You can stop feeling like it's your fault that you haven't found an antidepressant that works. Not that you should have ever felt that way anyway, but most depressed people blame themselves for everything that goes wrong in their lives.
But this one is definitely not your fault, and probably not your doctor's either, for that matter. Last week a paper published in The New England Journal of Medicine showed that publication bias put antidepressants in a more positive light than was warranted by the evidence. To put that in plain English, when drug makers ask the FDA to approve a drug, they have to submit all studies that have been done for that drug, even the ones that show the drug to be less than successful. However, they are under no obligation to publish all the studies in medical journals. They can, and apparently did in this case, cherry-pick the studies and only submit the positive ones for publication. Not only that, some of the negative studies that were published were slanted to make them appear more positive.
Here's the bottom line: if you looked at only the reports that were published, you would see that in 94 percent of the studies, antidepressants performed better than a placebo. But if you added in the reports that the FDA saw, but the public didn't see, that drops down to about 51 percent.
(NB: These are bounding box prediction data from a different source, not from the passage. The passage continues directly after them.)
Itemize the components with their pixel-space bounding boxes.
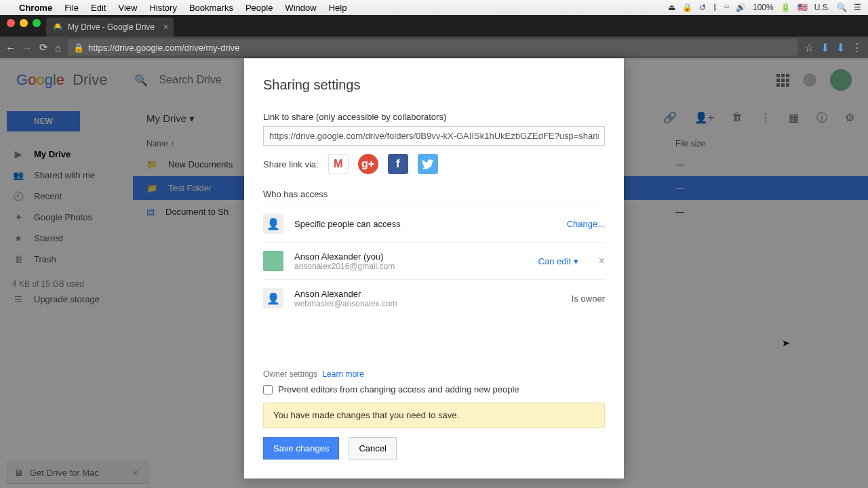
person-name: Anson Alexander <box>294 289 561 299</box>
permission-label: Is owner <box>572 293 605 304</box>
close-tab-icon[interactable]: × <box>163 22 168 32</box>
remove-person-icon[interactable]: × <box>599 255 605 267</box>
share-link-input[interactable] <box>263 126 605 146</box>
person-icon: 👤 <box>263 214 283 234</box>
back-icon[interactable]: ← <box>5 42 16 54</box>
browser-tab[interactable]: My Drive - Google Drive × <box>46 18 174 37</box>
who-has-access-title: Who has access <box>263 189 605 199</box>
close-window[interactable] <box>7 19 15 27</box>
secure-lock-icon: 🔒 <box>73 43 84 53</box>
unsaved-changes-toast: You have made changes that you need to s… <box>263 403 605 428</box>
chrome-tabstrip: My Drive - Google Drive × <box>0 15 868 37</box>
wifi-icon[interactable]: ⌔ <box>724 3 729 12</box>
mac-menubar: Chrome File Edit View History Bookmarks … <box>0 0 868 15</box>
googleplus-icon[interactable]: g+ <box>358 154 378 174</box>
avatar-icon <box>263 251 283 271</box>
reload-icon[interactable]: ⟳ <box>39 41 48 54</box>
input-locale: U.S. <box>814 3 830 12</box>
facebook-icon[interactable]: f <box>388 154 408 174</box>
battery-icon[interactable]: 🔋 <box>781 3 791 12</box>
menu-bookmarks[interactable]: Bookmarks <box>189 3 233 13</box>
access-person-row: Anson Alexander (you) ansonalex2016@gmai… <box>263 242 605 279</box>
address-bar[interactable]: 🔒 https://drive.google.com/drive/my-driv… <box>68 39 797 56</box>
cancel-button[interactable]: Cancel <box>349 437 396 460</box>
chrome-menu-icon[interactable]: ⋮ <box>852 41 863 54</box>
link-label: Link to share (only accessible by collab… <box>263 112 605 122</box>
star-icon[interactable]: ☆ <box>804 41 814 54</box>
permission-dropdown[interactable]: Can edit ▾ <box>538 256 578 266</box>
menu-edit[interactable]: Edit <box>91 3 106 13</box>
window-controls <box>4 19 46 33</box>
access-general-label: Specific people can access <box>294 219 556 229</box>
access-general-row: 👤 Specific people can access Change... <box>263 205 605 242</box>
active-app[interactable]: Chrome <box>19 3 52 13</box>
person-icon: 👤 <box>263 288 283 308</box>
menu-view[interactable]: View <box>118 3 137 13</box>
save-changes-button[interactable]: Save changes <box>263 437 339 460</box>
url-text: https://drive.google.com/drive/my-drive <box>88 43 239 53</box>
prevent-editors-checkbox[interactable]: Prevent editors from changing access and… <box>263 384 605 394</box>
flag-icon[interactable]: 🇺🇸 <box>797 3 808 12</box>
zoom-window[interactable] <box>33 19 41 27</box>
learn-more-link[interactable]: Learn more <box>322 369 363 379</box>
menu-file[interactable]: File <box>64 3 79 13</box>
share-via-row: Share link via: M g+ f <box>263 154 605 174</box>
menu-window[interactable]: Window <box>285 3 316 13</box>
menu-help[interactable]: Help <box>329 3 347 13</box>
checkbox-input[interactable] <box>263 385 273 394</box>
battery-percent: 100% <box>753 3 774 12</box>
volume-icon[interactable]: 🔊 <box>736 3 746 12</box>
gmail-icon[interactable]: M <box>328 154 349 174</box>
chrome-toolbar: ← → ⟳ ⌂ 🔒 https://drive.google.com/drive… <box>0 37 868 58</box>
download-icon[interactable]: ⬇ <box>821 41 829 54</box>
minimize-window[interactable] <box>20 19 28 27</box>
spotlight-icon[interactable]: 🔍 <box>837 3 847 12</box>
tab-title: My Drive - Google Drive <box>68 22 155 32</box>
download-icon-2[interactable]: ⬇ <box>836 41 845 54</box>
timemachine-icon[interactable]: ↺ <box>699 3 706 12</box>
twitter-icon[interactable] <box>418 154 438 174</box>
lock-icon[interactable]: 🔒 <box>682 3 692 12</box>
share-via-label: Share link via: <box>263 159 319 169</box>
system-tray: ⏏ 🔒 ↺ ᛒ ⌔ 🔊 100% 🔋 🇺🇸 U.S. 🔍 ☰ <box>668 3 861 12</box>
person-email: ansonalex2016@gmail.com <box>294 262 528 271</box>
sharing-settings-modal: Sharing settings Link to share (only acc… <box>244 58 624 479</box>
person-email: webmaster@ansonalex.com <box>294 299 561 308</box>
menu-icon[interactable]: ☰ <box>854 3 861 12</box>
menu-people[interactable]: People <box>245 3 273 13</box>
change-access-link[interactable]: Change... <box>567 219 605 229</box>
checkbox-label: Prevent editors from changing access and… <box>278 384 519 394</box>
access-person-row: 👤 Anson Alexander webmaster@ansonalex.co… <box>263 279 605 317</box>
forward-icon[interactable]: → <box>22 42 33 54</box>
person-name: Anson Alexander (you) <box>294 251 528 262</box>
drive-page: Google Drive 🔍 Search Drive NEW ▶My Driv… <box>0 58 868 488</box>
airplay-icon[interactable]: ⏏ <box>668 3 675 12</box>
bluetooth-icon[interactable]: ᛒ <box>713 3 717 12</box>
drive-favicon-icon <box>53 22 62 32</box>
owner-settings-line: Owner settings Learn more <box>263 369 605 379</box>
menu-history[interactable]: History <box>149 3 176 13</box>
modal-title: Sharing settings <box>263 77 605 93</box>
home-icon[interactable]: ⌂ <box>55 42 61 54</box>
I can promise you that every medical professional who has been prescribing antidepressants is having one of two reactions to this report (or perhaps both). They are incredibly frustrated that they did not have all the information available with which to prescribe antidepressants. These studies are some of the most useful tools they have at their disposal when it comes to making prescribing recommendations to their patients, and they've been relying on them heavily.
At the same time, they are relieved, because they didn't understand why antidepressants were failing with some patients, when, according to the studies, they should have been working. After all, most of the studies that were published showed positive results.
To me, there are several very troubling issues that this revelation brings to mind. First of all, if the FDA saw the studies that demonstrated that the antidepressants were ineffective, why were the drugs approved? My faith in the FDA's impartiality has sunk even lower than it was before.
Secondly, I seriously doubt that this selective publication happens only with antidepressants. I hope that someone does the same research on other classes of drugs. The results would in all likelihood be sobering, but at least we'd have the entire picture.
Now let me make one thing clear - antidepressants can, and do, successfully treat depression in many cases, including mine. I've been on three different antidepressants in the last eighteen years, and two out of the three worked very well for me. I'm thankful every day that they exist. I know that for me they are definitely not sugar pills. I've had my depression return when I took less-effective generics. However, I know a lot of people who have been frustrated because they and their doctors couldn't find an antidepressant that worked for them.